** Opening EXERCISE DATA block **
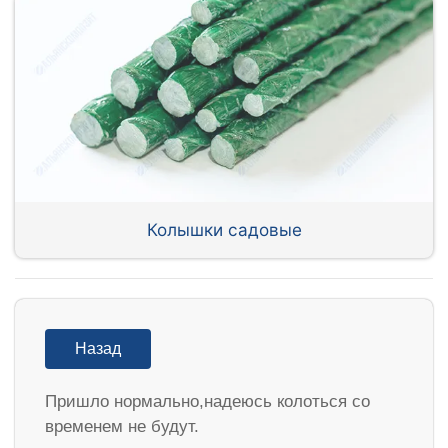
Колышки садовые
Назад
Пришло нормально,надеюсь колоться со
временем не будут.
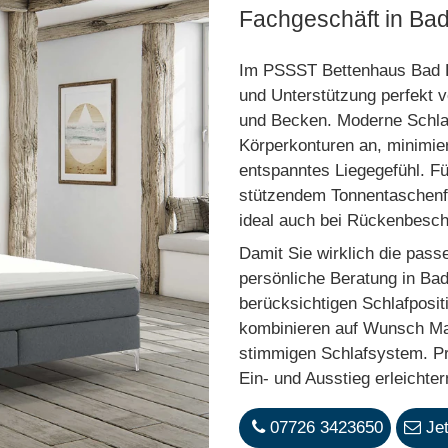
Fachgeschäft in Ba
Im PSSST Bettenhaus Bad Dü
und Unterstützung perfekt 
und Becken. Moderne Schla
Körperkonturen an, minimie
entspanntes Liegegefühl. Fü
stützendem Tonnentaschenf
ideal auch bei Rückenbesc
Damit Sie wirklich die pass
persönliche Beratung in Bad
berücksichtigen Schlafposi
kombinieren auf Wunsch Mat
stimmigen Schlafsystem. Pr
Ein- und Ausstieg erleichter
07726 3423650
Je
** Closing EXERCISE DATA block **
Could you give the material above again, exactly and without its pictures?

Колышки садовые
Назад
Пришло нормально,надеюсь колоться со
временем не будут.
Fachgeschäft in Ba
Im PSSST Bettenhaus Bad Dü
und Unterstützung perfekt 
und Becken. Moderne Schla
Körperkonturen an, minimie
entspanntes Liegegefühl. Fü
stützendem Tonnentaschenf
ideal auch bei Rückenbesc
Damit Sie wirklich die pass
persönliche Beratung in Bad
berücksichtigen Schlafposi
kombinieren auf Wunsch Mat
stimmigen Schlafsystem. Pr
Ein- und Ausstieg erleichter
07726 3423650
Je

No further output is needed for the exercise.